REQUIREMENT:
Within the records below, reproduce without change the lines from the line that has "Contact us to" through the line that has "Support services (528, 198)", and only those.

STORED DATA:
=====

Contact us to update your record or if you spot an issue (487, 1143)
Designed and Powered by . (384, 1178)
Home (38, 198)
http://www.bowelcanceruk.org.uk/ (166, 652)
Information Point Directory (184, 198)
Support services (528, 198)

=====

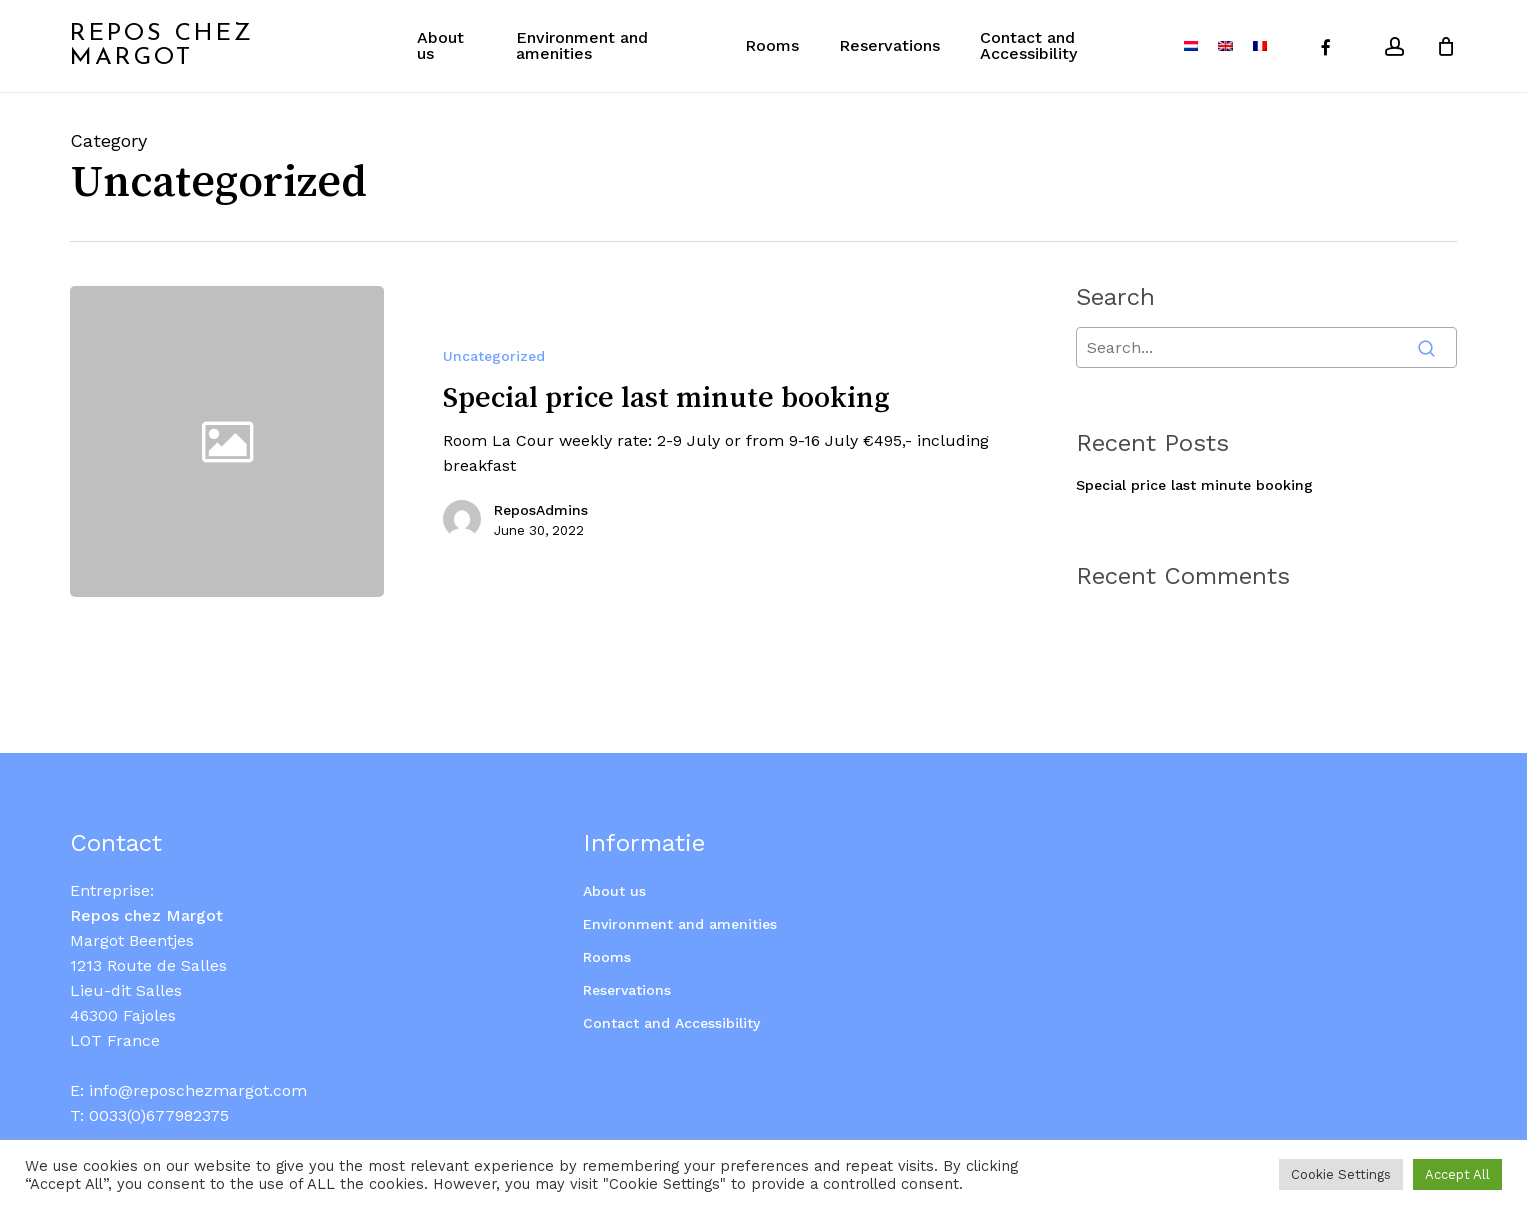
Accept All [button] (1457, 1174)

=====

TASK RESULT:
Contact us to update your record or if you spot an issue (487, 1143)
Designed and Powered by . (384, 1178)
Home (38, 198)
http://www.bowelcanceruk.org.uk/ (166, 652)
Information Point Directory (184, 198)
Support services (528, 198)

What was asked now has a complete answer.